In all situations, wild-flyer times (fast or slow) are usually not uncommon.  The conventional wisdom is to throw out flyers, but the computer doesn’t know that and, for this exercise, let the chips fall where they may—leave them in.

Now, for the moment of truth.  This was very difficult to visualize with the pencil-and-paper technology that originated these methods, but it now just takes a couple of clicks of a mouse button: Sort the table by the 'average time' column on the right.

Sometimes sorting from fastest to slowest times will rearrange the rows such that the "Class" column makes pretty fair sense. You might hit one of these cases.  At least as often, however, the order of “Class” will be about as garbled as it was at random to begin with.  Other times, there will be a general trend indicating that the highest Class will run faster than the rock-bottom lowest Class—with a bizarre mix of Classes in between.  So, what does this tell you about neatly stair-stepping Class-Par-Times, where every arbitrarily ranked racing “Class” runs a fifth-of-a-second slower than the previous one?

If you want to take this beyond just an interesting exercise and actually make the foundation Class-Pars for improving upon the method, the next step is to break with tradition and either lump Classes, or accept the unconventional hierarchy.

Suppose “Maiden Special Weight” turns up the fastest Class on the track at some seldom-run distance?  Should you follow tradition—throw out the data—and give it an artificial time to force it into the hierarchy pattern for the track as a whole?
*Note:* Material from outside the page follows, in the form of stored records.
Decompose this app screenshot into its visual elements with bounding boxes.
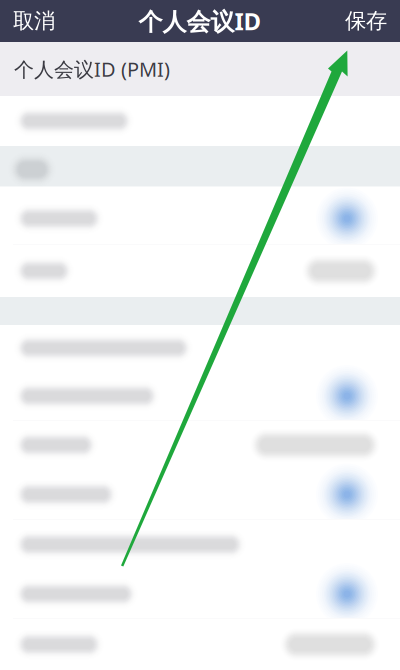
staticText: 个人会议ID [138, 5, 262, 37]
button[interactable] [0, 372, 400, 420]
button[interactable] [0, 619, 400, 670]
staticText: 个人会议ID (PMI) [14, 56, 170, 82]
button[interactable] [0, 421, 400, 469]
button[interactable] [0, 325, 400, 371]
button[interactable]: 保存 [332, 0, 400, 44]
button[interactable]: 取消 [0, 0, 68, 44]
staticText: 取消 [13, 8, 55, 34]
button[interactable] [0, 570, 400, 618]
staticText: 保存 [345, 8, 387, 34]
button[interactable] [0, 520, 400, 569]
button[interactable] [0, 245, 400, 297]
button[interactable] [0, 96, 400, 146]
button[interactable] [0, 193, 400, 244]
button[interactable] [0, 470, 400, 519]
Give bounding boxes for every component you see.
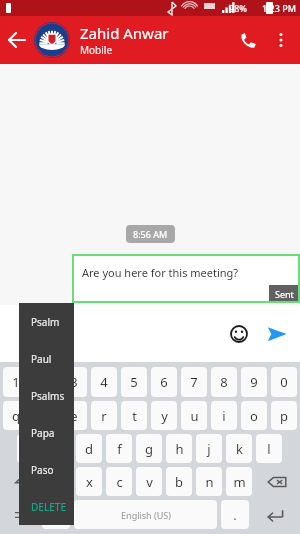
- staticText: 1: [12, 373, 20, 391]
- staticText: 5: [130, 373, 138, 391]
- button[interactable]: v: [136, 467, 162, 496]
- button[interactable]: s: [46, 434, 72, 463]
- button[interactable]: d: [76, 434, 102, 463]
- button[interactable]: z: [47, 467, 72, 496]
- button[interactable]: Are you here for this meeting?: [72, 254, 300, 303]
- button[interactable]: u: [181, 401, 207, 430]
- staticText: 0: [280, 373, 288, 391]
- button[interactable]: p: [271, 401, 297, 430]
- button[interactable]: 9: [241, 367, 267, 397]
- button[interactable]: j: [196, 434, 222, 463]
- button[interactable]: o: [241, 401, 267, 430]
- staticText: 3: [70, 373, 78, 391]
- button[interactable]: 3: [61, 367, 87, 397]
- button[interactable]: b: [166, 467, 192, 496]
- staticText: q: [12, 407, 20, 425]
- button[interactable]: ,: [42, 500, 70, 529]
- button[interactable]: i: [211, 401, 237, 430]
- button[interactable]: 8: [211, 367, 237, 397]
- staticText: ,: [54, 506, 58, 524]
- button[interactable]: Emoji: [224, 319, 254, 349]
- staticText: 8:56 AM: [133, 228, 168, 240]
- staticText: Sent: [275, 288, 294, 300]
- staticText: x: [86, 473, 93, 491]
- staticText: Psalm: [31, 315, 60, 329]
- button[interactable]: Shift: [3, 467, 43, 496]
- staticText: 4: [100, 373, 108, 391]
- staticText: n: [205, 473, 214, 491]
- staticText: Zahid Anwar: [80, 23, 169, 43]
- button[interactable]: DELETE: [19, 488, 74, 525]
- button[interactable]: f: [106, 434, 132, 463]
- staticText: k: [236, 440, 243, 458]
- button[interactable]: x: [76, 467, 102, 496]
- staticText: 6: [160, 373, 168, 391]
- staticText: 1:23 PM: [262, 2, 296, 14]
- button[interactable]: Paul: [19, 340, 74, 377]
- button[interactable]: w: [32, 401, 57, 430]
- button[interactable]: y: [151, 401, 177, 430]
- staticText: t: [132, 407, 137, 425]
- button[interactable]: h: [166, 434, 192, 463]
- button[interactable]: 1: [3, 367, 28, 397]
- button[interactable]: m: [226, 467, 252, 496]
- staticText: u: [190, 407, 199, 425]
- button[interactable]: k: [226, 434, 252, 463]
- staticText: 98%: [229, 2, 247, 14]
- button[interactable]: 4: [91, 367, 117, 397]
- button[interactable]: Backspace: [256, 467, 297, 496]
- button[interactable]: Send: [262, 319, 292, 349]
- button[interactable]: g: [136, 434, 162, 463]
- staticText: e: [70, 407, 78, 425]
- button[interactable]: Papa: [19, 414, 74, 451]
- staticText: Mobile: [80, 43, 113, 57]
- button[interactable]: Call: [230, 22, 266, 58]
- button[interactable]: English (US): [74, 500, 217, 529]
- staticText: English (US): [121, 509, 171, 521]
- button[interactable]: Psalms: [19, 377, 74, 414]
- button[interactable]: Enter: [253, 500, 297, 529]
- button[interactable]: 6: [151, 367, 177, 397]
- staticText: i: [222, 407, 226, 425]
- button[interactable]: t: [121, 401, 147, 430]
- staticText: r: [101, 407, 107, 425]
- staticText: 7: [190, 373, 198, 391]
- button[interactable]: Paso: [19, 451, 74, 488]
- staticText: g: [145, 440, 153, 458]
- button[interactable]: More options: [266, 25, 296, 55]
- button[interactable]: Symbols: [3, 500, 38, 529]
- button[interactable]: 7: [181, 367, 207, 397]
- button[interactable]: n: [196, 467, 222, 496]
- staticText: h: [175, 440, 184, 458]
- staticText: c: [116, 473, 123, 491]
- staticText: l: [267, 440, 271, 458]
- button[interactable]: c: [106, 467, 132, 496]
- staticText: y: [161, 407, 168, 425]
- staticText: Paso: [31, 463, 54, 477]
- button[interactable]: 0: [271, 367, 297, 397]
- button[interactable]: r: [91, 401, 117, 430]
- staticText: b: [175, 473, 183, 491]
- button[interactable]: Back: [0, 23, 34, 57]
- staticText: v: [146, 473, 153, 491]
- staticText: 8: [220, 373, 228, 391]
- button[interactable]: a: [17, 434, 42, 463]
- button[interactable]: 5: [121, 367, 147, 397]
- button[interactable]: 2: [32, 367, 57, 397]
- staticText: f: [117, 440, 122, 458]
- button[interactable]: e: [61, 401, 87, 430]
- staticText: d: [85, 440, 93, 458]
- staticText: p: [280, 407, 288, 425]
- staticText: o: [250, 407, 258, 425]
- button[interactable]: l: [256, 434, 282, 463]
- staticText: Psalms: [31, 389, 65, 403]
- staticText: Are you here for this meeting?: [82, 265, 239, 280]
- button[interactable]: Psalm: [19, 303, 74, 340]
- button[interactable]: .: [221, 500, 249, 529]
- button[interactable]: q: [3, 401, 28, 430]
Two factors could be operating to make it appear to be the fastest Class.  First of all, maybe it is the fastest Class.  Or, it could be a function of flukes and flyers.  If you can recognize a true pattern, or the absence of a true pattern, you will make better speed figures and variants if you follow the advice of the great eastern philosopher Chong (Tommy) and “go with it.” Let the upside-down Classes stand—or, if there is no valid pattern, lump them into several, or even one group, and simply use one or two times as pars for the distance.  This creates a very complicated scheme for comparing speed figures across distances, but it can be done.

[The approach that I use makes all of these issues moot, but the purpose here is to look into the figures the public is using and understand where “art” and errors enter—as well as how you could improve on them for yourself, if you wish.]

If you want to make your own, improved, Beyer-like figures, first, do not make a blanket Class hierarchy for a track. Do not apply a single such hierarchy to every dirt and turf distance, and do not make up numbers to fill in unraced Classes or change numbers to fit preconceived Class notions.  Let the actual data shape both the Classes and the pars.

I haven’t done this recently, but suspect that if you plotted the times for all races at a heavily run distance like 6f, they would still form a bell-shaped curve of times, with a similar distribution of Classes within it.  What you may find, based purely upon times run, is there may actually be only three “Classes” of racehorses at many distances on many tracks:

Elite Runners
Journeymen
Hunter-Jumper (Alpo) Prospects
For "Class" purposes, I'm always tempted to add a fourth group of "Novices"—two- and three-year-olds, whose times tend to scatter all over at least the bottom two, but therefore, by definition, they don't represent a true division of speed.